Sometimes you just have to let go and the pivot this event creates is the pivot toward non-voice services. With revenue per bit falling by 50% per year operators should have realized long ago that something that consumed a few crummy kilobits per second wasn't going to provide much long-term financial stability. Well now they know and that means starting in 2008 we'll see business planning for a non-voice future which is good since that's exactly what we're going to have in a financial sense.

2. Apple-Google unleashes a one-two punch at mobile. All the mobile operators were sitting comfortably in their IMS-colored walled gardens expecting that future services offered on mobile devices would be theirs to exploit. Apple's iPhone which works both on WiFi and standard wireless showed that handset vendors could create an alternate future. A dual-mode handset empowers municipal WiFi to bypass the mobile operators and forces those operators to recognize that there were strangers in the garden after all.

If they didn't get that point Google's Android and Open Handset Alliance sure brought it home. Google's alliance promises an open-source mobile device operating system with simply explosive future potential. The wireless operators were offered a choice—lend a hand in promoting a more open future or be rolled underneath the wheels as that future moves forward. There's can be no hiding under-featured data and content offerings under a walled garden's cover now.

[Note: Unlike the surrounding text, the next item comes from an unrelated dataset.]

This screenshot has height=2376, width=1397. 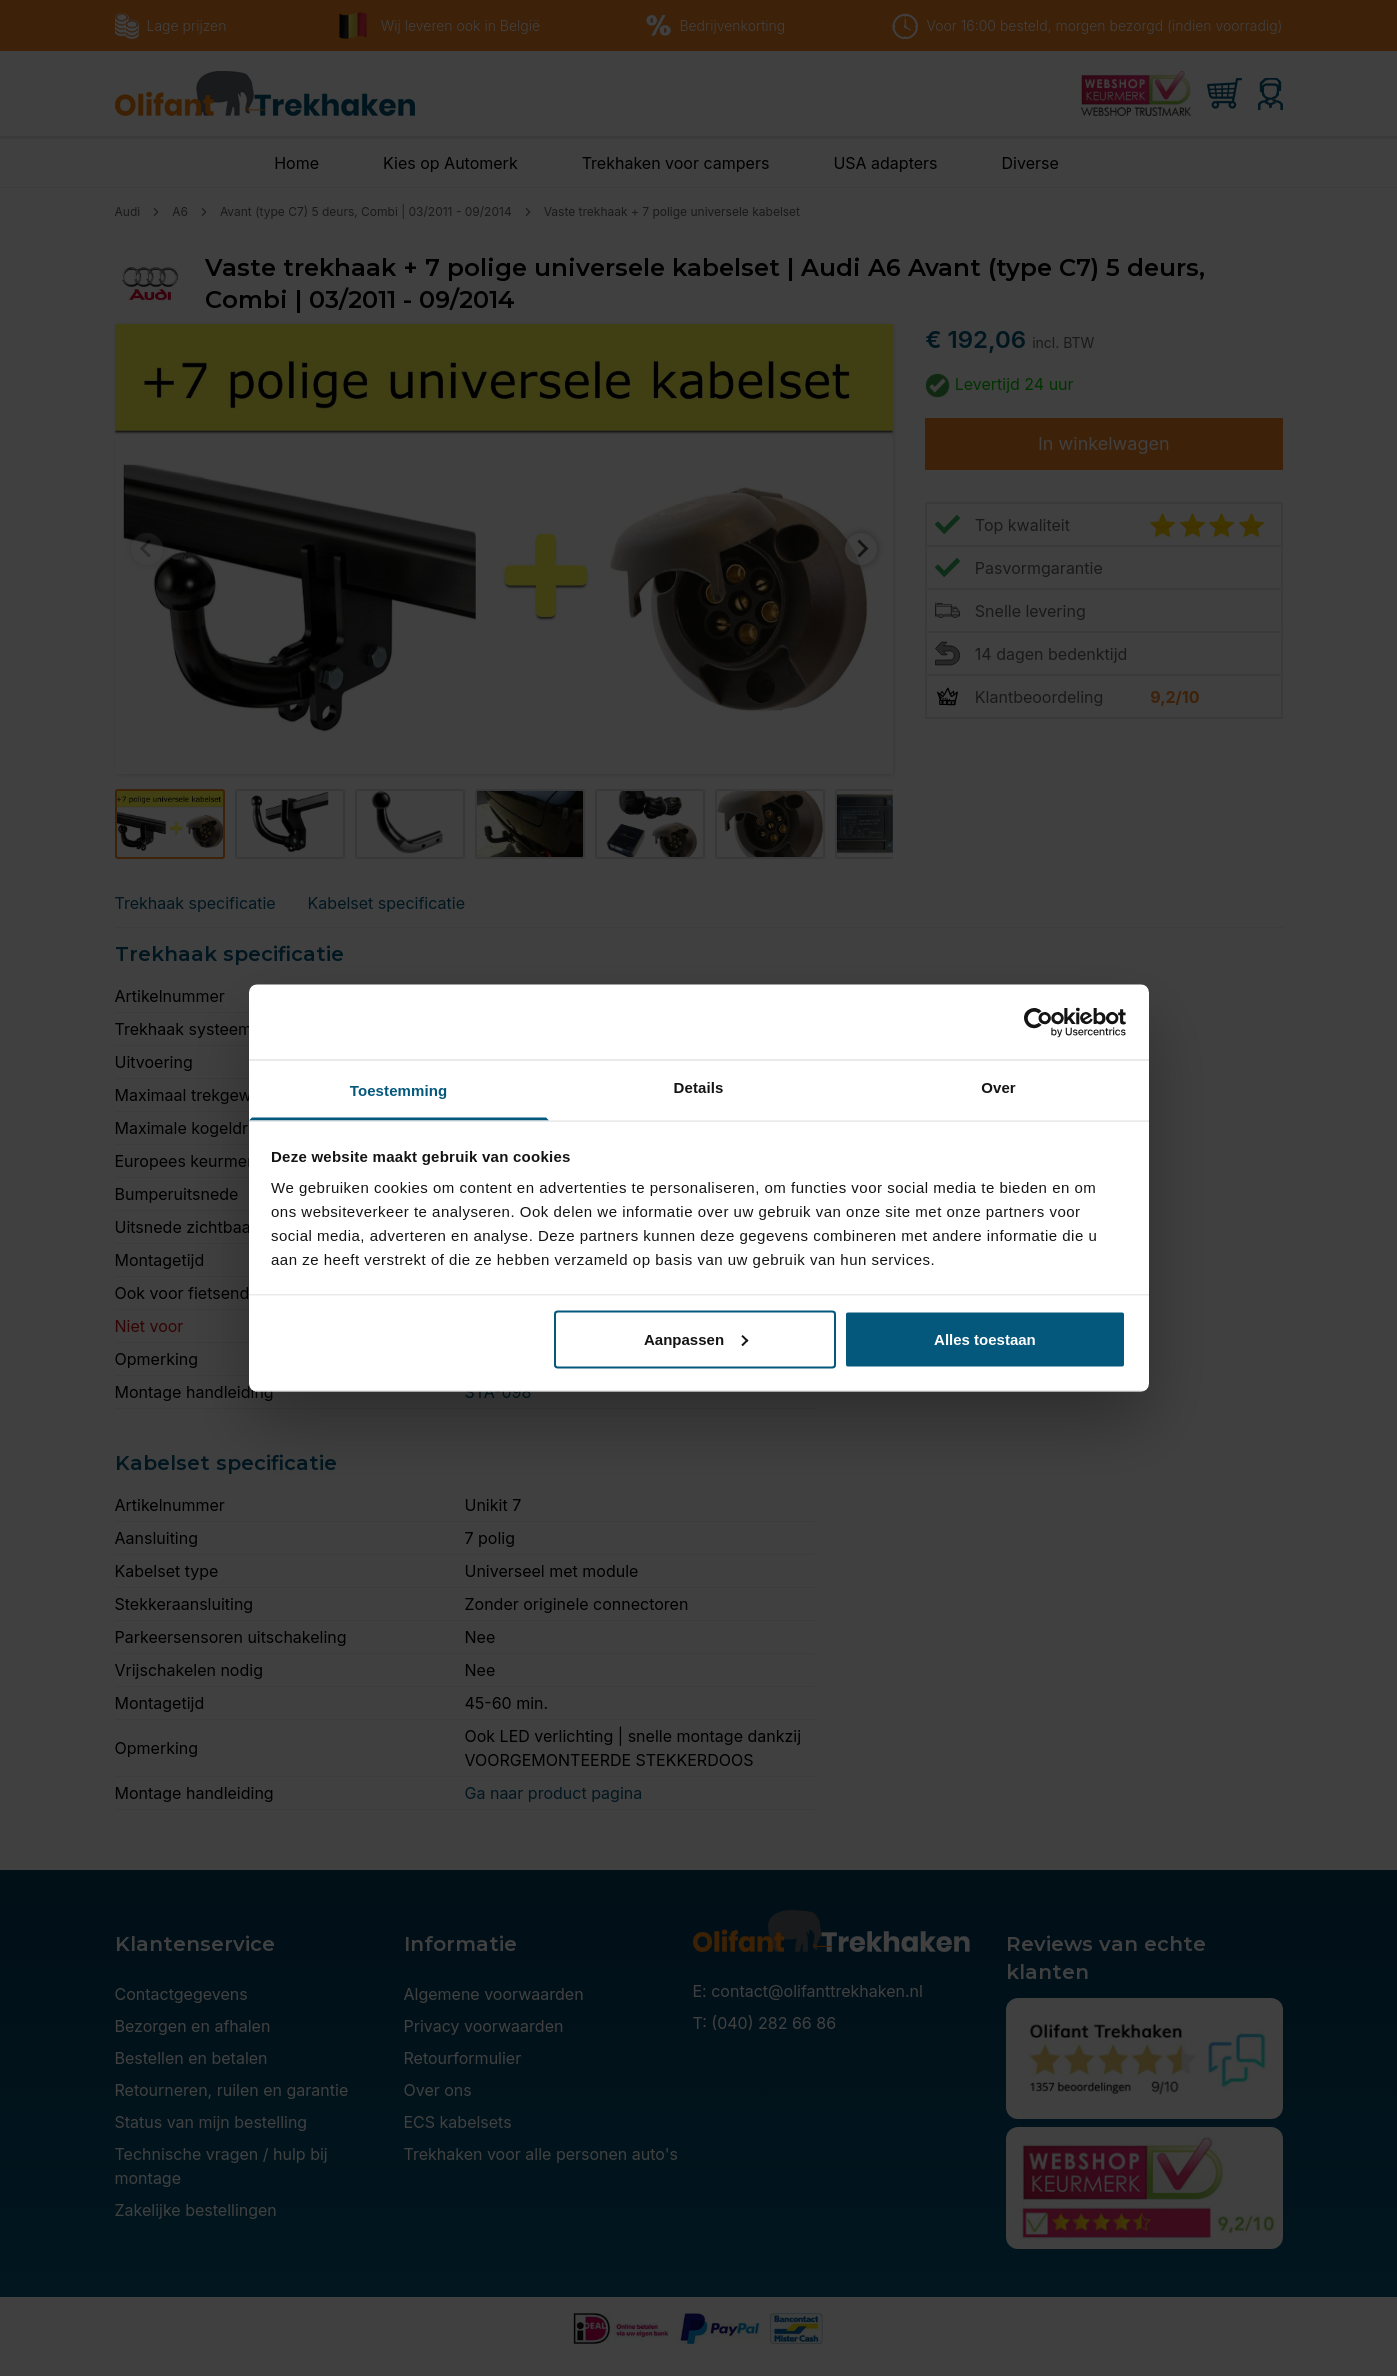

Non-voice services from mobile operators will have to compete in a much more open world and that will create a mobile service revolution beginning next year. Built on what we might ask‾

3. PBT rises to challenge the Mighty MPLS and IP convergence paradigm. Everyone thought they knew the future was 'convergence' on 'IP ' but in 2007 without much fanfare ten of the ten top worldwide network operators decided to take a close look at Provider Backbone Transport (PBT). More of these commitments are becoming public every month the latest being NTT.